**Task instructions**
Where the listing shows an image, skip it and output all other material unchanged.

↓

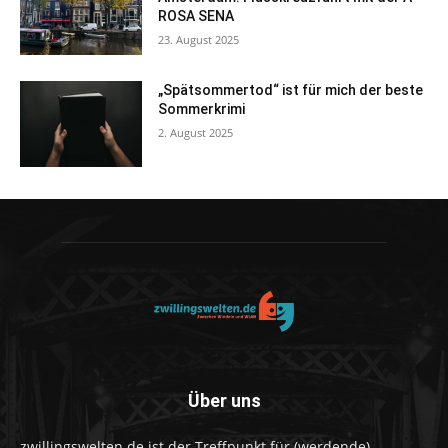
ROSA SENA
23. August 2025
„Spätsommertod“ ist für mich der beste
Sommerkrimi
2. August 2025
Über uns
zwillingswelten.de ist der Treffpunkt für (werdende)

↑

**Solution to this exercise**
ROSA SENA
23. August 2025
„Spätsommertod“ ist für mich der beste
Sommerkrimi
2. August 2025
Über uns
zwillingswelten.de ist der Treffpunkt für (werdende)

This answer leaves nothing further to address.